Black hole accretion modes and jet-launching:
My AGN studies show that the fuelling of AGN can occur in two different modes: radiatively-efficient accretion at high accretion rates, through a "standard" geometrically thin accretion disk, and radiatively inefficient accretion at low accretion rates through a geometrically thick accretion flow. The latter are highly efficient at launching powerful radio jets. I am studying the connection between AGN fuelling and jet-launching to understand black hole accretion on small scales, as well as the large-scale feedback effects on the host galaxy.
Cosmic Star Formation
I have had a long-standing interest in studying star formation across cosmic time. Together with Ian Smail, I co-led the UKIRT large Campaign Project HiZELS. This project used the wide-field near-infrared imaging capabilities of the WFCAM telescope, together with narrow-band filters, to select emission line galaxies across all of cosmic time. Emission-line surveys are a particularly powerful method for tracing the evolution of cosmic star formation: galaxies are identified on the strength of their emission line and thus crudely represent a star-formation rate-selected sample, which must lie in a narrow range in redshift.
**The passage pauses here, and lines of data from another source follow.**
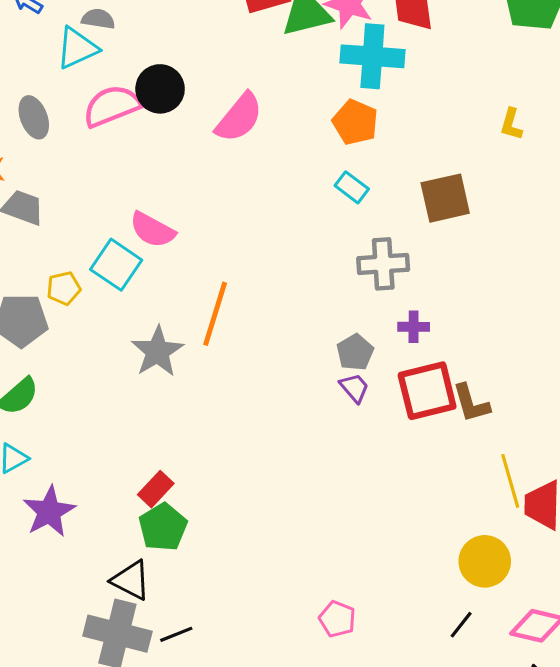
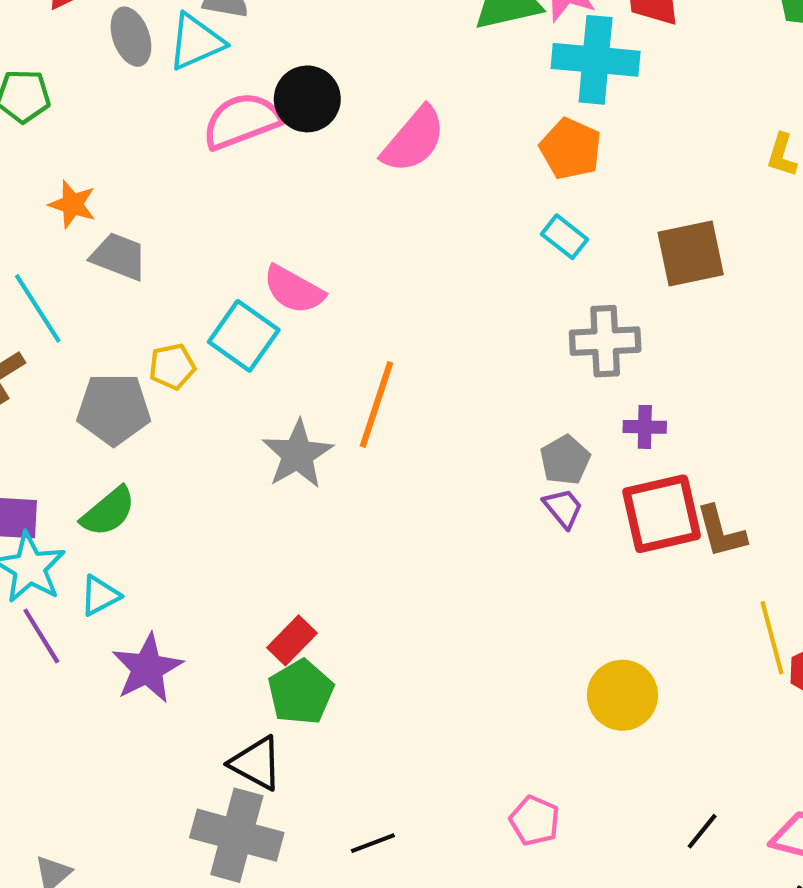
gray ellipse: (34, 117) -> (131, 37), moved
yellow circle: (485, 561) -> (622, 695), moved
black line: (176, 634) -> (373, 843), moved

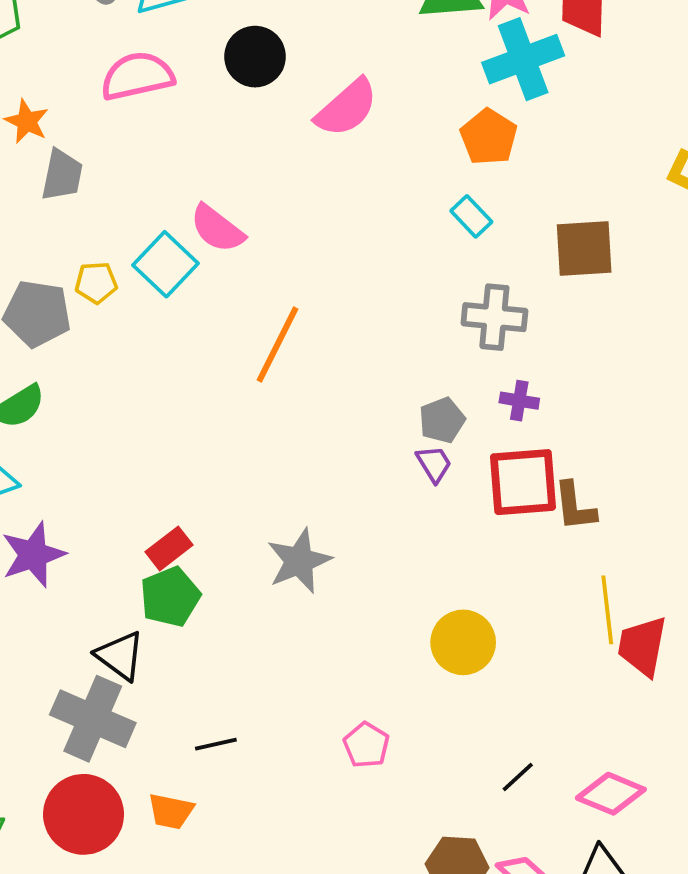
cyan cross: (596, 60) -> (523, 59), turned -34
pink semicircle: (242, 121) -> (137, 76), moved
gray trapezoid: (119, 256) -> (62, 175), turned 72
gray star: (298, 454) -> (299, 561), moved

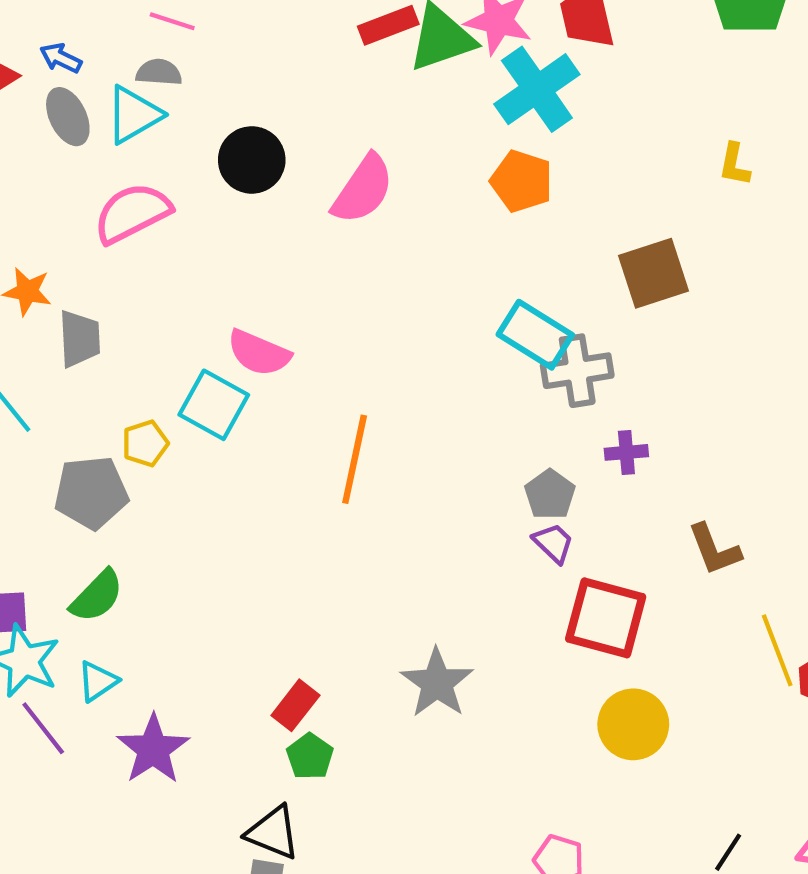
cyan rectangle: (471, 216) -> (535, 335), moved, size x1.6
red square: (523, 482) -> (606, 618), moved, turned 34
green pentagon: (170, 597) -> (310, 756), size x0.7

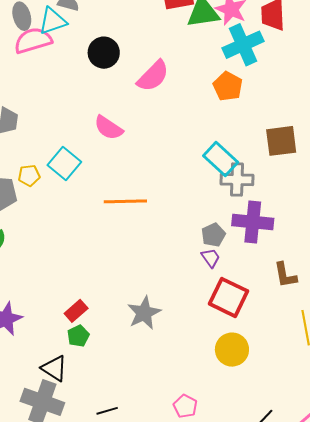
pink semicircle: (132, 213) -> (33, 40), moved
pink semicircle: (259, 353) -> (108, 128), moved
purple cross: (626, 452) -> (253, 222), size x2.0
orange line: (355, 459) -> (125, 201), turned 66

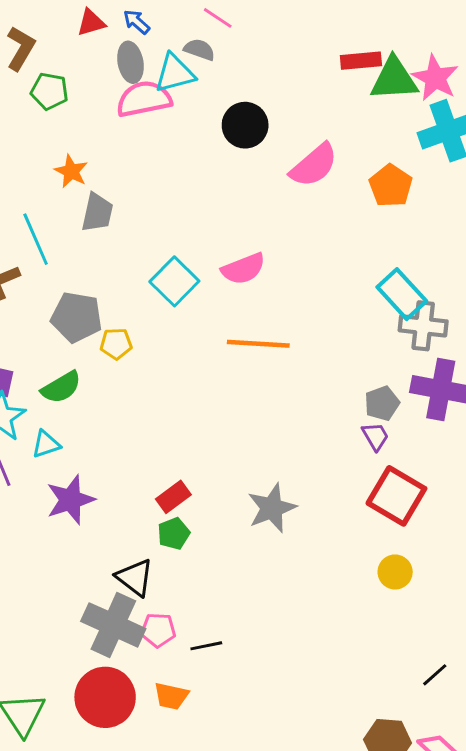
orange pentagon: (228, 86) -> (391, 186), moved
pink semicircle: (108, 128) -> (243, 269), moved, turned -60
yellow pentagon: (29, 175) -> (116, 344), moved
yellow circle: (232, 350) -> (395, 572), size x0.7
pink pentagon: (185, 406) -> (158, 630), moved, turned -30

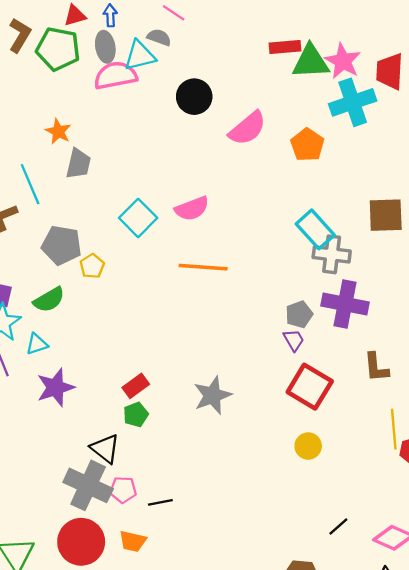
blue arrow: (137, 22) -> (110, 15), turned 45
green pentagon: (49, 91) -> (58, 49), moved, size x1.5
yellow pentagon: (116, 344) -> (92, 266), turned -30

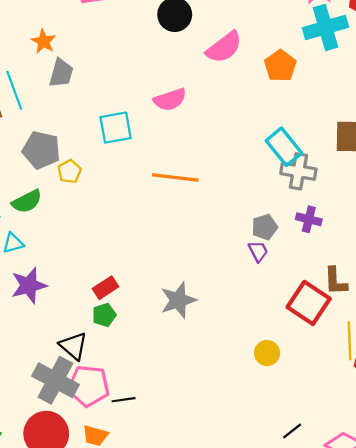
pink semicircle: (192, 209) -> (170, 100), moved
cyan square: (138, 218) -> (116, 128), turned 32
purple cross: (345, 304) -> (309, 219), size x0.6
red square: (310, 387) -> (309, 303), moved
pink pentagon: (123, 490) -> (89, 386), size x1.6

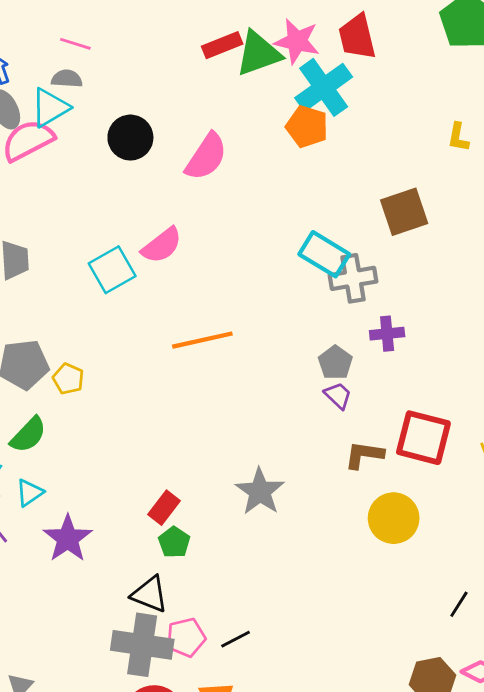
orange pentagon: (280, 66) -> (307, 127), moved
cyan square: (116, 128) -> (112, 270), moved
brown L-shape: (336, 281) -> (364, 455), moved, turned 120
yellow circle: (267, 353) -> (394, 518), size x1.5
pink pentagon: (89, 386) -> (186, 637), size x0.7

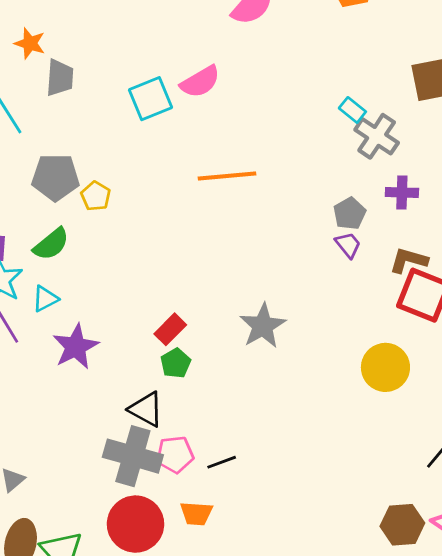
cyan rectangle: (324, 254) -> (352, 110), size x0.6
gray cross: (353, 278) -> (377, 136), turned 36
brown L-shape: (364, 455) -> (409, 260), moved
Using a number of narrow-band filters we have used a single technique to target H-alpha emitters across a wide range of redshifts, yielding large and representative samples at each epoch and with a uniform selection function. Using these samples we have traced the evolution in the star-formation rate density across the epoch of peak activity in galaxies, as well as its distribution amongst the galaxy population. The project has now evolved into a phase of extensive follow-up studies of sub-samples of the HiZELS sources to understand in detail the evolving properties of star-forming galaxies. I am now using samples of radio sources from deep extragalactic surveys to continue and extend these studies, forming an ideal complement.
LOFAR is a next-generation radio telescope, constructed in the Netherlands and around Europe, which commenced operations in 2012. It has opened up a completely new low-frequency radio regime, as well as offering the deepest large-sky area radio surveys prior to the Square Kilometer Array. I am PI of LOFAR-UK, which is a consortium of over 20 Universities coordinating the UK's efforts in LOFAR, and am the Chair of the LOFAR International Telescope Board. Scientifically, I am a core member of the LOFAR Surveys Key Science Project carrying out deep Extragalactic Surveys with LOFAR - with the first survery data release in early 2019. I lead responsibility for deep blank fields and for studies of the evolution of star-forming galaxies and AGN.
Looking further to the future, I am involved with efforts to build the Square Kilometer Array. I am the UK's Science Director for SKA, and represent the UK on the SKAO Board of Directors.
Other interests:
I also work on many other topics relating to cosmology and to galaxy formation and evolution. I have a long-standing interest in groups and clusters of galaxies, and the effect of environment on both star-formation and AGN activity.